To investigate whether this increase in number of BM endothelial cells leads to heightened regeneration of sinusoidal blood vessels (SBVs), we examined the expression of MECA-32, a pan-endothelial marker, in femurs of wild type and Elf4^−/− mice after 5-FU treatment (Supplemental Figure 1). Even though the number of capillaries in Elf4^−/− femurs was similar to wild type femurs, the number of SBVs was significantly higher in Elf4^−/− femurs, correlating with a peak of expansion in CD45⁻ CD31⁺ BM cells (Figure 3B). This finding suggested increased quiescence of cells at steady state and/or enhanced regenerative proliferation of Elf4^−/− CD45⁻ CD31⁺ BM cells. Even though the enumeration of BM endothelial cells by flow cytometry has limitations, Elf4^−/− mice showed increased numbers of CD45⁻ CD31⁺ cells at the nadir (Figure 2, 9,498±2,497 in +/+ versus 15,076±3,362 in −/−, n = 5) consistent with a higher number of Dil-ac-LDL-positive colonies (Figure 3A). Therefore, a paucity of proliferation in Elf4^−/− BM endothelial cells could account for the improved regeneration of BM vasculature.

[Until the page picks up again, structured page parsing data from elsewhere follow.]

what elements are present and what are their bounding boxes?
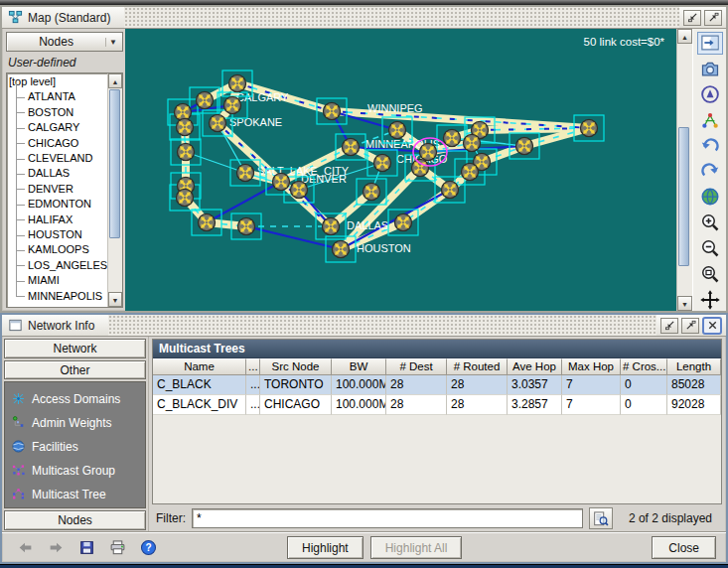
router-node-icon[interactable] <box>175 141 198 164</box>
map-maximize-button[interactable] <box>704 10 722 26</box>
zoom-out-button[interactable] <box>697 237 723 260</box>
print-button[interactable] <box>106 537 128 559</box>
filter-search-button[interactable] <box>589 507 613 529</box>
forward-button[interactable] <box>45 537 67 559</box>
router-node-icon[interactable] <box>234 162 257 185</box>
table-header-row: Name...Src NodeBW# Dest# RoutedAve HopMa… <box>153 358 721 375</box>
world-button[interactable] <box>697 186 723 209</box>
highlight-button[interactable]: Highlight <box>287 536 364 559</box>
router-node-icon[interactable] <box>235 215 258 238</box>
column-header[interactable]: # Dest <box>386 358 447 375</box>
column-header[interactable]: Ave Hop <box>508 358 562 375</box>
tree-item-boston[interactable]: BOSTON <box>9 105 107 120</box>
nodes-dropdown[interactable]: Nodes ▼ <box>6 32 123 52</box>
column-header[interactable]: Name <box>153 358 246 375</box>
scrollbar-track[interactable] <box>108 239 122 292</box>
map-restore-button[interactable] <box>683 10 701 26</box>
graph-layout-icon <box>700 110 720 130</box>
router-node-icon[interactable] <box>513 135 536 158</box>
scrollbar-track[interactable] <box>677 267 692 296</box>
table-row[interactable]: C_BLACK...TORONTO100.000M28283.035770850… <box>153 375 721 395</box>
scrollbar-thumb[interactable] <box>109 89 120 238</box>
tree-item-minneapolis[interactable]: MINNEAPOLIS <box>9 289 107 304</box>
svg-text:?: ? <box>145 542 151 553</box>
map-link <box>207 182 281 222</box>
node-list-scrollbar[interactable]: ▲ ▼ <box>107 73 122 307</box>
category-facilities[interactable]: Facilities <box>11 437 141 456</box>
city-label-houston: HOUSTON <box>357 242 411 254</box>
category-multicast-group[interactable]: Multicast Group <box>11 461 141 480</box>
tree-item-houston[interactable]: HOUSTON <box>9 227 107 242</box>
column-header[interactable]: # Routed <box>447 358 508 375</box>
map-vertical-scrollbar[interactable]: ▲ ▼ <box>676 29 692 311</box>
column-header[interactable]: Length <box>667 358 721 375</box>
scroll-down-button[interactable]: ▼ <box>108 292 122 307</box>
category-label: Access Domains <box>32 392 120 406</box>
tree-item-kamloops[interactable]: KAMLOOPS <box>9 242 107 257</box>
column-header[interactable]: # Cros... <box>621 358 667 375</box>
scroll-up-button[interactable]: ▲ <box>108 73 122 88</box>
close-button[interactable]: Close <box>652 536 716 559</box>
tree-item-edmonton[interactable]: EDMONTON <box>9 197 107 212</box>
scroll-up-button[interactable]: ▲ <box>677 29 692 44</box>
tree-item-halifax[interactable]: HALIFAX <box>9 213 107 227</box>
category-multicast-tree[interactable]: Multicast Tree <box>11 485 141 503</box>
tree-item-miami[interactable]: MIAMI <box>9 273 107 288</box>
map-canvas[interactable]: CALGARYSPOKANEWINNIPEGMINNEAPOLISCHICAGO… <box>125 29 676 311</box>
tree-item-chicago[interactable]: CHICAGO <box>9 136 107 151</box>
zoom-in-button[interactable] <box>697 212 723 234</box>
pan-button[interactable] <box>697 288 723 311</box>
screen-capture-button[interactable] <box>697 58 723 80</box>
category-admin-weights[interactable]: Admin Weights <box>11 413 141 432</box>
filter-row: Filter: 2 of 2 displayed <box>152 504 722 532</box>
tree-item-denver[interactable]: DENVER <box>9 182 107 197</box>
toggle-left-panel-button[interactable] <box>697 32 723 55</box>
restore-icon <box>663 319 676 332</box>
info-titlebar[interactable]: Network Info <box>2 315 726 337</box>
table-cell: C_BLACK <box>153 375 246 395</box>
info-close-button[interactable] <box>702 317 722 335</box>
compass-button[interactable] <box>697 83 723 106</box>
tab-nodes[interactable]: Nodes <box>4 510 146 530</box>
tree-item-calgary[interactable]: CALGARY <box>9 120 107 135</box>
column-header[interactable]: BW <box>332 358 386 375</box>
tree-root-item[interactable]: [top level] <box>9 74 107 89</box>
column-header[interactable]: Src Node <box>260 358 332 375</box>
router-node-icon[interactable] <box>578 117 601 140</box>
maximize-icon <box>707 11 720 24</box>
table-cell: 0 <box>621 375 667 395</box>
map-body: Nodes ▼ User-defined [top level]ATLANTAB… <box>2 29 726 311</box>
tree-item-cleveland[interactable]: CLEVELAND <box>9 151 107 166</box>
scrollbar-thumb[interactable] <box>678 127 689 266</box>
filter-input[interactable] <box>192 508 583 528</box>
zoom-box-button[interactable] <box>697 262 723 285</box>
tree-item-los_angeles[interactable]: LOS_ANGELES <box>9 258 107 273</box>
help-button[interactable]: ? <box>137 537 159 559</box>
info-maximize-button[interactable] <box>681 318 699 334</box>
tab-network[interactable]: Network <box>4 339 146 358</box>
column-header[interactable]: Max Hop <box>562 358 621 375</box>
tab-other[interactable]: Other <box>4 360 146 380</box>
tree-item-dallas[interactable]: DALLAS <box>9 166 107 181</box>
city-label-winnipeg: WINNIPEG <box>367 102 423 114</box>
highlight-all-button[interactable]: Highlight All <box>370 536 463 559</box>
router-node-icon[interactable] <box>321 100 344 123</box>
table-row[interactable]: C_BLACK_DIV...CHICAGO100.000M28283.28577… <box>153 395 721 415</box>
scroll-down-button[interactable]: ▼ <box>677 296 692 311</box>
map-titlebar[interactable]: Map (Standard) <box>2 7 726 29</box>
graph-layout-button[interactable] <box>697 108 723 131</box>
table-cell: 100.000M <box>332 395 386 415</box>
category-label: Admin Weights <box>32 416 111 430</box>
zoom-out-icon <box>700 238 720 258</box>
column-header[interactable]: ... <box>246 358 260 375</box>
tree-item-atlanta[interactable]: ATLANTA <box>9 89 107 104</box>
save-button[interactable] <box>75 537 97 559</box>
router-node-icon[interactable] <box>174 116 197 139</box>
print-icon <box>109 539 126 556</box>
info-restore-button[interactable] <box>660 318 678 334</box>
undo-button[interactable] <box>697 134 723 157</box>
back-button[interactable] <box>14 537 36 559</box>
redo-button[interactable] <box>697 160 723 183</box>
category-label: Facilities <box>32 440 78 454</box>
category-access-domains[interactable]: Access Domains <box>11 389 141 408</box>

ELF4 regulates proliferation in bone marrow endothelial cells

We previously reported that ELF4 promotes cell-cycle entry in HSCs and induces cell cycle arrest in naïve CD8⁺ T cells ^{13, 14}. These findings suggest that ELF4 activates the expression of genes involved in cell cycle regulation in a cell context-dependent manner. Therefore, we investigated whether ELF4 also controls the proliferation of BM endothelial cells during homeostasis. Analysis of DNA content revealed a lower percentage of Elf4^−/− CD45⁻ CD31⁺ BM cells in S-phase during homeostasis (Figure 4A, B). Next, a combination of Ki67 expression in nuclei and DNA content was used to distinguish cells in G₀ from G1. Elf4^−/− CD45⁻ CD31⁺ BM cells showed a significant increase in G₀ phase (Ki67^−/lo 2n DNA) of the cell cycle (Figure 4C,D). This finding suggests that a relatively low proliferative capacity of Elf4^−/− BM endothelial cells, defined as CD45⁻ CD31⁺, leads to accelerated survival and regeneration of SBVs, coinciding with the hematological recovery previously reported ¹³. Notably, we did not detect differences in the proliferative capacity of BM endothelial cells after 5-FU administration (not shown).

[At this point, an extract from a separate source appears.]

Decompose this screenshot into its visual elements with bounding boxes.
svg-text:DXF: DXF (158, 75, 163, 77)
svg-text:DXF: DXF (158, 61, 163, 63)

(A) DNA content was measured with 7-AAD in CD45⁻ CD31⁺ BM cells at steady state. A representative profile is shown. (B) Statistical analysis of DNA content (Two-tailed Student’s t-test, n = 3, * P< 0.05). (C) Dual detection of Ki67 and 7-AAD in CD45⁻ CD31⁺ BM cells isolated from untreated wild type and *Elf4*^−/− mice. A representative profile is shown. (D) Statistical analysis of cells in G₀ phase of the cell cycle (Two-tailed Student’s t-test, n = 3, * P < 0.05).

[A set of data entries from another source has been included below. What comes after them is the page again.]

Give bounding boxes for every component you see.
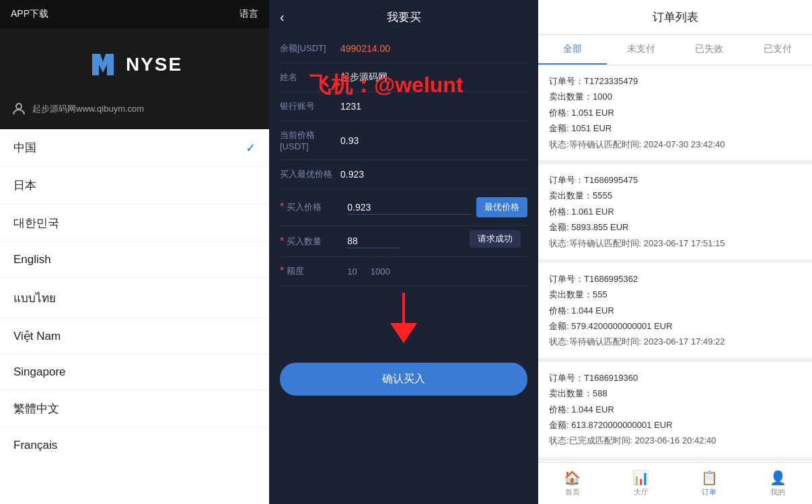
- buy-price-row: * 买入价格 最优价格: [280, 189, 527, 226]
- name-label: 姓名: [280, 71, 340, 83]
- order-card-2: 订单号：T1686995362卖出数量：555价格: 1.044 EUR金额: …: [538, 263, 812, 362]
- nav-item-hall[interactable]: 📊大厅: [607, 467, 675, 500]
- bank-value: 1231: [340, 101, 527, 112]
- language-item-label: 中国: [13, 140, 36, 155]
- nav-item-profile[interactable]: 👤我的: [743, 467, 812, 500]
- orders-label: 订单: [702, 487, 716, 497]
- profile-icon: 👤: [770, 470, 786, 486]
- language-item-label: Français: [13, 439, 57, 452]
- nyse-logo-icon: [87, 48, 119, 81]
- order-tabs: 全部未支付已失效已支付: [538, 35, 812, 65]
- limit-max: 1000: [371, 266, 390, 277]
- limit-min: 10: [347, 266, 357, 277]
- best-price-button[interactable]: 最优价格: [476, 197, 527, 217]
- language-item-sg[interactable]: Singapore: [0, 355, 269, 390]
- buy-form: 余额[USDT] 4990214.00 姓名 起步源码网 银行账号 1231 当…: [269, 34, 538, 504]
- app-download-label[interactable]: APP下载: [11, 8, 48, 20]
- language-label[interactable]: 语言: [239, 8, 258, 20]
- language-item-label: English: [13, 253, 51, 266]
- language-item-ja[interactable]: 日本: [0, 167, 269, 205]
- balance-row: 余额[USDT] 4990214.00: [280, 34, 527, 63]
- language-item-label: 日本: [13, 178, 36, 193]
- order-card-3: 订单号：T1686919360卖出数量：588价格: 1.044 EUR金额: …: [538, 362, 812, 461]
- language-item-label: 繁體中文: [13, 401, 59, 417]
- required-mark: *: [280, 201, 284, 213]
- order-amount-1: 金额: 5893.855 EUR: [549, 219, 801, 235]
- tab-paid[interactable]: 已支付: [743, 35, 812, 65]
- order-order_no-3: 订单号：T1686919360: [549, 370, 801, 386]
- name-value: 起步源码网: [340, 71, 527, 83]
- balance-value: 4990214.00: [340, 43, 527, 54]
- buy-price-input[interactable]: [347, 201, 471, 215]
- orders-list: 订单号：T1723335479卖出数量：1000价格: 1.051 EUR金额:…: [538, 65, 812, 462]
- tab-all[interactable]: 全部: [538, 35, 607, 65]
- order-price-3: 价格: 1.044 EUR: [549, 402, 801, 417]
- best-buy-price-label: 买入最优价格: [280, 168, 340, 180]
- nav-item-home[interactable]: 🏠首页: [538, 467, 607, 500]
- buy-price-label: 买入价格: [287, 201, 347, 213]
- order-status-0: 状态:等待确认匹配时间: 2024-07-30 23:42:40: [549, 137, 801, 152]
- order-price-0: 价格: 1.051 EUR: [549, 105, 801, 120]
- red-arrow-icon: [390, 293, 417, 347]
- language-item-zh[interactable]: 中国✓: [0, 129, 269, 167]
- buy-qty-label: 买入数量: [287, 236, 347, 248]
- required-mark-limit: *: [280, 265, 284, 277]
- current-price-row: 当前价格 [USDT] 0.93: [280, 121, 527, 160]
- required-mark-qty: *: [280, 236, 284, 248]
- hall-icon: 📊: [632, 470, 649, 486]
- bank-label: 银行账号: [280, 100, 340, 112]
- buy-qty-input[interactable]: [347, 234, 401, 248]
- user-icon: [11, 101, 27, 117]
- language-item-label: Singapore: [13, 365, 66, 379]
- balance-label: 余额[USDT]: [280, 42, 340, 55]
- order-order_no-2: 订单号：T1686995362: [549, 271, 801, 287]
- order-status-2: 状态:等待确认匹配时间: 2023-06-17 17:49:22: [549, 334, 801, 349]
- orders-icon: 📋: [701, 470, 718, 486]
- limit-row: * 额度 10 1000: [280, 257, 527, 286]
- language-item-fr[interactable]: Français: [0, 428, 269, 463]
- language-item-ko[interactable]: 대한민국: [0, 205, 269, 242]
- language-list: 中国✓日本대한민국EnglishแบบไทยViệt NamSingapore繁…: [0, 129, 269, 504]
- order-amount-3: 金额: 613.8720000000001 EUR: [549, 417, 801, 433]
- order-price-1: 价格: 1.061 EUR: [549, 204, 801, 219]
- limit-label: 额度: [287, 265, 347, 277]
- language-item-vn[interactable]: Việt Nam: [0, 318, 269, 355]
- order-order_no-1: 订单号：T1686995475: [549, 172, 801, 188]
- middle-header: ‹ 我要买: [269, 0, 538, 34]
- language-item-en[interactable]: English: [0, 242, 269, 278]
- order-status-3: 状态:已完成匹配时间: 2023-06-16 20:42:40: [549, 433, 801, 448]
- tab-unpaid[interactable]: 未支付: [607, 35, 675, 65]
- order-amount-2: 金额: 579.4200000000001 EUR: [549, 318, 801, 334]
- order-amount-0: 金额: 1051 EUR: [549, 120, 801, 136]
- confirm-buy-button[interactable]: 确认买入: [280, 363, 527, 396]
- current-price-value: 0.93: [340, 135, 527, 146]
- tab-expired[interactable]: 已失效: [675, 35, 744, 65]
- language-item-tw[interactable]: 繁體中文: [0, 390, 269, 428]
- order-qty-0: 卖出数量：1000: [549, 89, 801, 104]
- bottom-nav: 🏠首页📊大厅📋订单👤我的: [538, 462, 812, 504]
- nav-item-orders[interactable]: 📋订单: [675, 467, 744, 500]
- svg-marker-3: [390, 323, 417, 343]
- language-item-label: Việt Nam: [13, 329, 61, 343]
- check-icon: ✓: [246, 141, 256, 155]
- home-label: 首页: [565, 487, 580, 497]
- middle-panel: ‹ 我要买 飞机：@welunt 余额[USDT] 4990214.00 姓名 …: [269, 0, 538, 504]
- right-panel: 订单列表 全部未支付已失效已支付 订单号：T1723335479卖出数量：100…: [538, 0, 812, 504]
- middle-title: 我要买: [387, 9, 421, 25]
- user-area: 起步源码网www.qibuym.com: [0, 94, 269, 124]
- profile-label: 我的: [770, 487, 785, 497]
- order-status-1: 状态:等待确认匹配时间: 2023-06-17 17:51:15: [549, 236, 801, 251]
- language-item-th[interactable]: แบบไทย: [0, 278, 269, 318]
- left-panel: APP下载 语言 NYSE 起步源码网www.qibuym.com 中国✓日本대…: [0, 0, 269, 504]
- best-buy-price-row: 买入最优价格 0.923: [280, 160, 527, 189]
- back-button[interactable]: ‹: [280, 9, 285, 25]
- best-buy-price-value: 0.923: [340, 169, 527, 180]
- order-list-header: 订单列表: [538, 0, 812, 35]
- svg-point-1: [16, 104, 22, 109]
- buy-qty-row: * 买入数量 请求成功: [280, 226, 527, 257]
- home-icon: 🏠: [564, 470, 581, 486]
- left-header: APP下载 语言: [0, 0, 269, 28]
- bank-row: 银行账号 1231: [280, 92, 527, 121]
- order-qty-3: 卖出数量：588: [549, 386, 801, 401]
- language-item-label: แบบไทย: [13, 289, 56, 307]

We next investigated the effects of ectopic expression of ELF4 in the proliferation of HUVEC cells using a fusion protein. Cells were nucleofected with an ELF4-GFP expression plasmid, purified by cell sorting and analyzed by DNA content. ELF4 induced the proliferation of HUVEC cells, as shown by a higher proportion of cells in S-phase (Figure 5A). Conversely, silencing ELF4 in HUVEC cells using gene-specific shRNA led to a significant reduction of the number of cells in S-phase (Figure 5B). To further discriminate cells in G₀ and G₁ and determine whether quiescence was specifically altered by ELF4, we measured the expression of Ki67 in conjunction with DNA content. As shown for BM cells, quiescent HUVEC cells were defined as cells with 2n DNA content that were negative for Ki67. Loss of ELF4 resulted in a significant increase in the percentage of cells in G₀, suggesting that ELF4 promotes cell cycle entry of endothelial cells (Figure 5C, D). In contrast to ELF4, silencing of ELF1 did not significantly affect the percentage of 2n Ki67⁻ cells (Figure 5C, D). The difference in the magnitude of quiescence between primary murine CD45⁻ CD31⁺ and HUVEC cells is likely due to cellular heterogeneity and the fact that commercial HUVEC cells are pre-selected for proliferation. Nevertheless, it is clear in both systems that loss of ELF4 reduces proliferation of endothelial cells and increases the proportion of cells in G₀. In addition to regulating proliferation of HUVEC cells, ELF4 modulates tube formation and wound healing (Supplemental Figure 2).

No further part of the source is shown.